**Input data:**
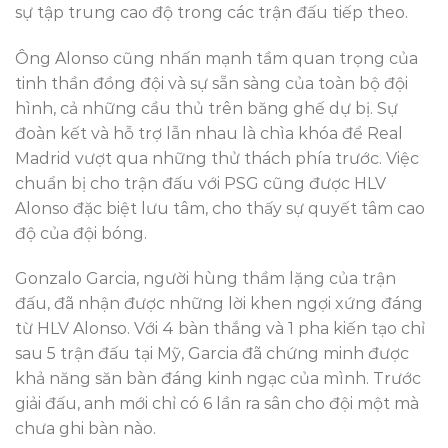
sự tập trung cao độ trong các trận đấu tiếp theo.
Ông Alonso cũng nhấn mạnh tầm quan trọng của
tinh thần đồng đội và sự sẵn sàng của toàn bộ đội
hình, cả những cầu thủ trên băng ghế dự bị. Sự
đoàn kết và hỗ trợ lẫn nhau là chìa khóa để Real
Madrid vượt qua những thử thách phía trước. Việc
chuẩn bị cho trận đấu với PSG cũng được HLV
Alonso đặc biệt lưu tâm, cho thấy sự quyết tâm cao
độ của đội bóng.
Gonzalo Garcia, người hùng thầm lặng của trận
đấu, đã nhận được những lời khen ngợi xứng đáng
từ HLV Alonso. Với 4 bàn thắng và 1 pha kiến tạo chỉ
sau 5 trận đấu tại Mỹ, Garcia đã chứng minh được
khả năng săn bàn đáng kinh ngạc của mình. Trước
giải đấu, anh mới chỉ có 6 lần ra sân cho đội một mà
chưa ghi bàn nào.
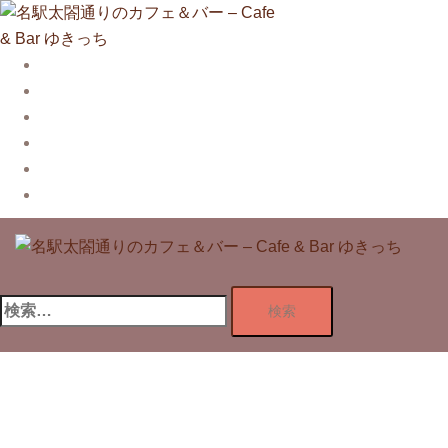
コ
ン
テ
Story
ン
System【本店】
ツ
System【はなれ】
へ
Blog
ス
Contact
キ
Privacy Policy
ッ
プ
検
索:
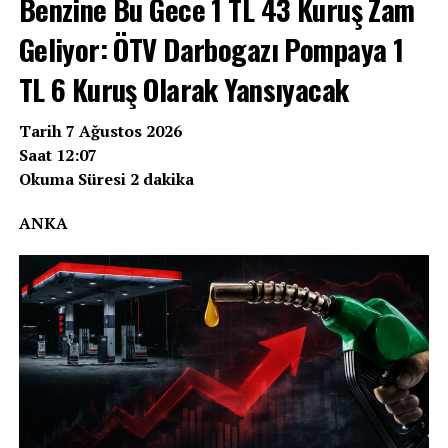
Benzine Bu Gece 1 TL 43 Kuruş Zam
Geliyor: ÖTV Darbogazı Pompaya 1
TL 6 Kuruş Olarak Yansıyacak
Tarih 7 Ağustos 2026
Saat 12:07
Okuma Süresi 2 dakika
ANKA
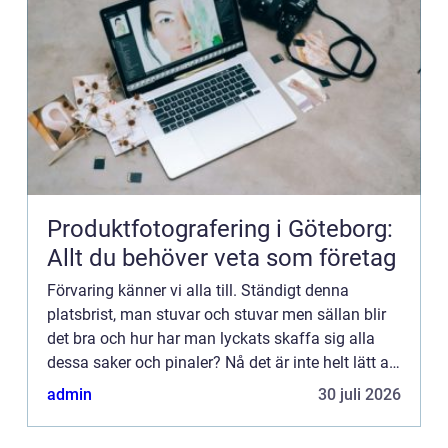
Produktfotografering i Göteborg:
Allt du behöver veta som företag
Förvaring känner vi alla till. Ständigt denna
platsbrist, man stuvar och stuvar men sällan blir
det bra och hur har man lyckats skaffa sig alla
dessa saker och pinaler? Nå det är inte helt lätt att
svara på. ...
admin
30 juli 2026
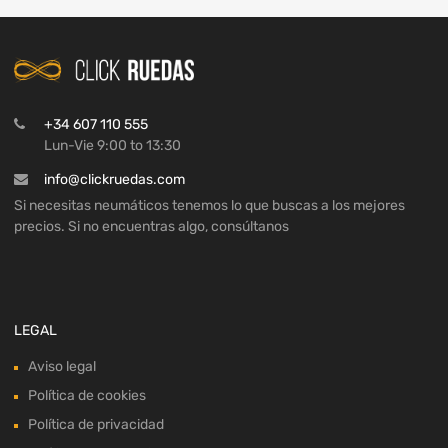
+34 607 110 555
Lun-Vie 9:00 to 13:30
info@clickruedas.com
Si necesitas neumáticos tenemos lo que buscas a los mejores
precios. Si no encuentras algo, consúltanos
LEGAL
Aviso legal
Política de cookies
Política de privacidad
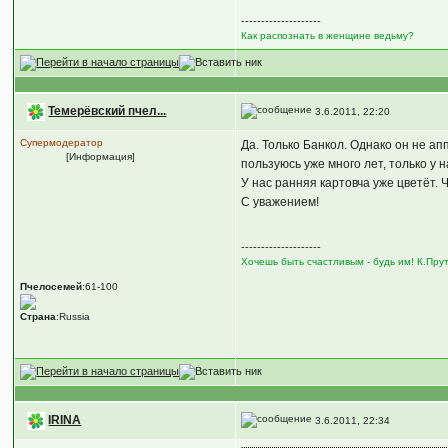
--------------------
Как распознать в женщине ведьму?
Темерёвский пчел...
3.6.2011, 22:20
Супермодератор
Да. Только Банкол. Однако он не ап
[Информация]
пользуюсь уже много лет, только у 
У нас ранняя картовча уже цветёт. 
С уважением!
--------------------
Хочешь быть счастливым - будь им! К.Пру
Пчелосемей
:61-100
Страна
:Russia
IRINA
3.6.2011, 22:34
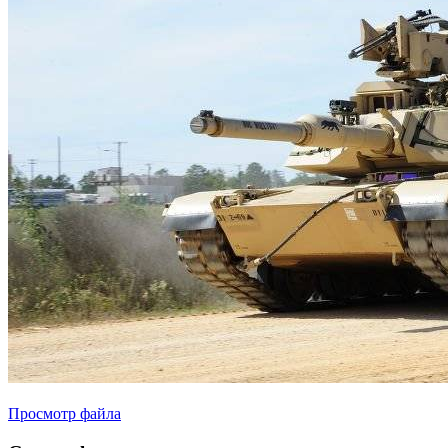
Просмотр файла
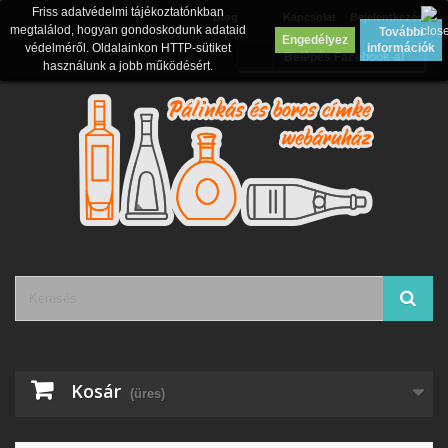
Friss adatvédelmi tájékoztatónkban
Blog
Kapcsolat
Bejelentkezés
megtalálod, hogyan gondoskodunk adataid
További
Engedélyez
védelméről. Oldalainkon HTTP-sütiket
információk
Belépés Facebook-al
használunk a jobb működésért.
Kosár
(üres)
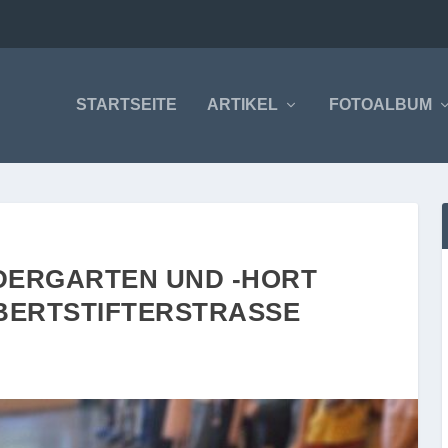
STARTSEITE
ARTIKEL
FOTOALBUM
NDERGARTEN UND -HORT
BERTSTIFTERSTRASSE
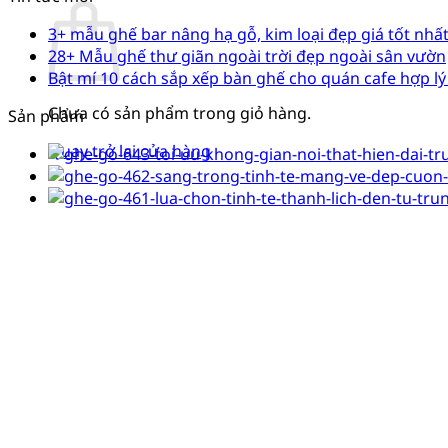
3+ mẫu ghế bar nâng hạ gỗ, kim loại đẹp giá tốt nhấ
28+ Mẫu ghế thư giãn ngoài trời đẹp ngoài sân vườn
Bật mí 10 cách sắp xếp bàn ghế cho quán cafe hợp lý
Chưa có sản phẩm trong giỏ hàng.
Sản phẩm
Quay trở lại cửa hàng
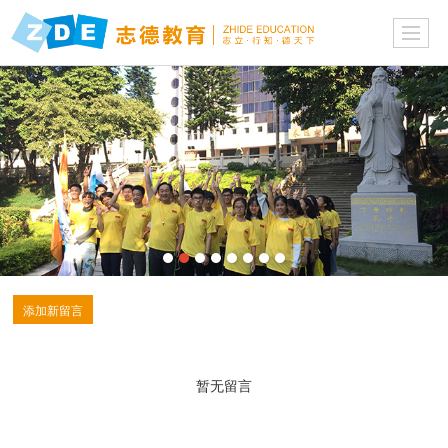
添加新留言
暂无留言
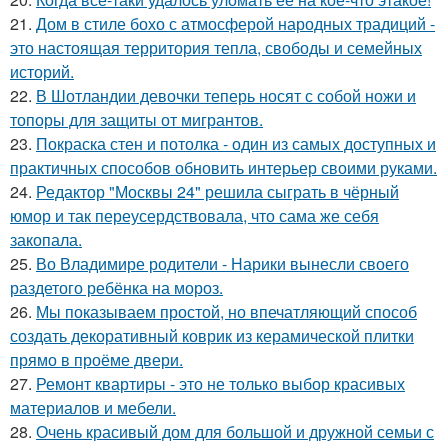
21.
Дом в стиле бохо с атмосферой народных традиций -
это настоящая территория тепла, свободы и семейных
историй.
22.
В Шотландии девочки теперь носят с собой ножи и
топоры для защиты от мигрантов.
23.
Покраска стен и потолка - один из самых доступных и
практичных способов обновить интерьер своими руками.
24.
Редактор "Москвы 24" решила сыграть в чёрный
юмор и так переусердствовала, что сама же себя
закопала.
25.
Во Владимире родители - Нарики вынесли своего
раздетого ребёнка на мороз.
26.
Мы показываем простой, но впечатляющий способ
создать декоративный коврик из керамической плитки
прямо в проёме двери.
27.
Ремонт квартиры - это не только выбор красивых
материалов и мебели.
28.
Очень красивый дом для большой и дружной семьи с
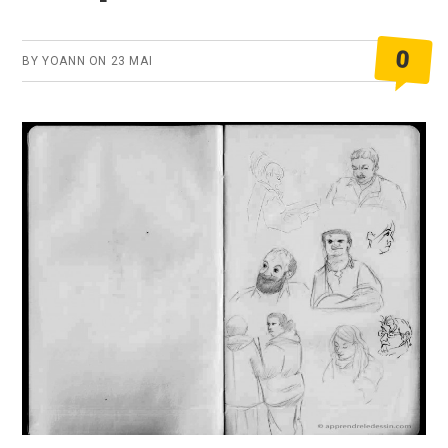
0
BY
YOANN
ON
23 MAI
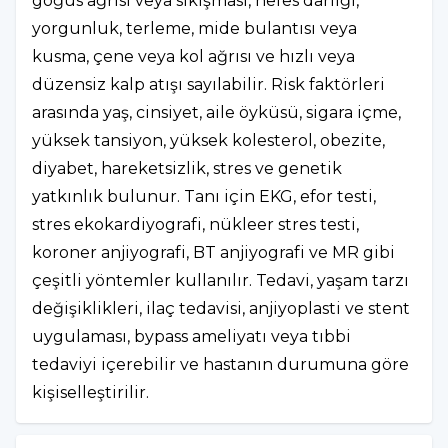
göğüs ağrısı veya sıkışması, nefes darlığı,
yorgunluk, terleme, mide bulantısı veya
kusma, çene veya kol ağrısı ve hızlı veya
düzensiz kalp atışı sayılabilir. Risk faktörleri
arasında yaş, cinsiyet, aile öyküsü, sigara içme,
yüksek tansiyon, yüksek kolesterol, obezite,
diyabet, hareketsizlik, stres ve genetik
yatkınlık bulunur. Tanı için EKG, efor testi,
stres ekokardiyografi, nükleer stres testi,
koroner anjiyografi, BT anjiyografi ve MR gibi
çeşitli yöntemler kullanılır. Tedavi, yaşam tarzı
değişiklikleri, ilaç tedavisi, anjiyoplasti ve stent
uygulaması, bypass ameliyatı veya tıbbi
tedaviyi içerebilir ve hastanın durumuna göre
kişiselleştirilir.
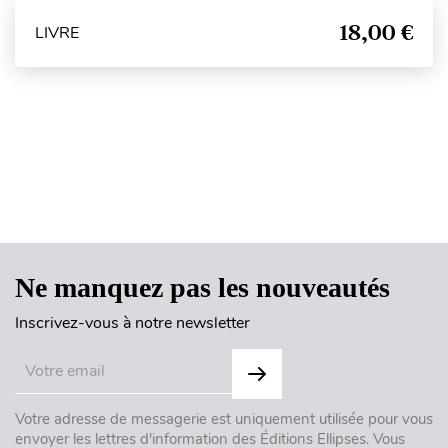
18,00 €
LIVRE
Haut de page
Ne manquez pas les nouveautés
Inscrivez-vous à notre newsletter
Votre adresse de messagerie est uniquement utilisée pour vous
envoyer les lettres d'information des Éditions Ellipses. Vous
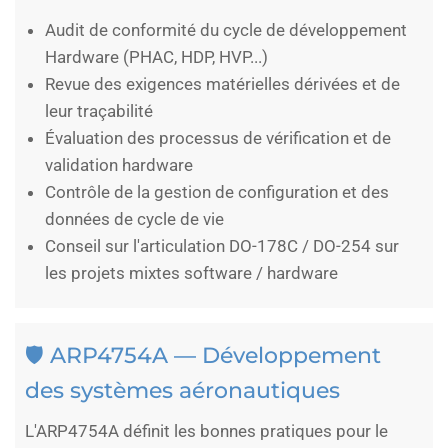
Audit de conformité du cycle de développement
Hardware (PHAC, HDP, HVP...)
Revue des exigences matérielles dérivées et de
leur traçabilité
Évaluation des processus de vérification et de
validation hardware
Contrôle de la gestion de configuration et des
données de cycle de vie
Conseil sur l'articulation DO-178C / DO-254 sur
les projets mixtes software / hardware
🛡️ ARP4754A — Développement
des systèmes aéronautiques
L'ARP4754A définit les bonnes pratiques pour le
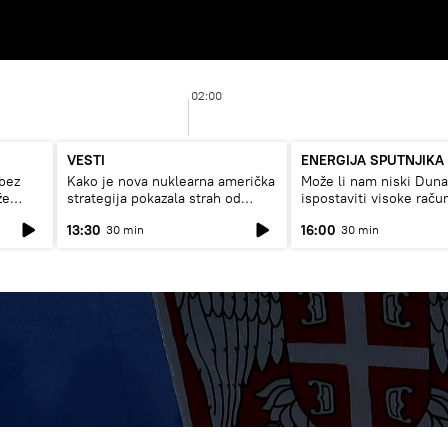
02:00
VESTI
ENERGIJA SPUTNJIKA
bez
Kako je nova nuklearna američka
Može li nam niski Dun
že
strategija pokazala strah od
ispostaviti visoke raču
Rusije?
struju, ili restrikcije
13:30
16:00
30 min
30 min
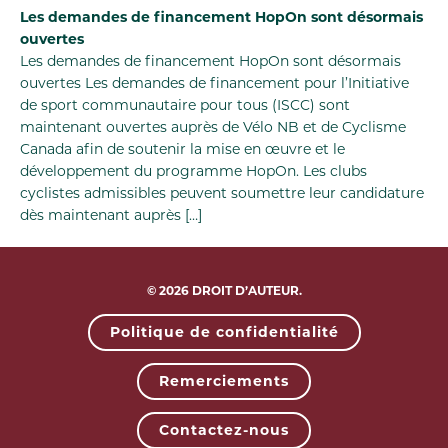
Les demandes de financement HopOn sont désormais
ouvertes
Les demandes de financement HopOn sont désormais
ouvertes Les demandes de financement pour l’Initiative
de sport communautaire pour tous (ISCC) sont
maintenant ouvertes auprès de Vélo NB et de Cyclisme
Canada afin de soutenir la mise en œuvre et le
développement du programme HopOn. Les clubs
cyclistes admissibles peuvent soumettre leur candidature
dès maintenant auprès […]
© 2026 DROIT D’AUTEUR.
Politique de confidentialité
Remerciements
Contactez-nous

**Exercise requirements:**
Copy only the lines in the listing that contain "stres".

**Written response:**
diyabet, hareketsizlik, stres ve genetik
stres ekokardiyografi, nükleer stres testi,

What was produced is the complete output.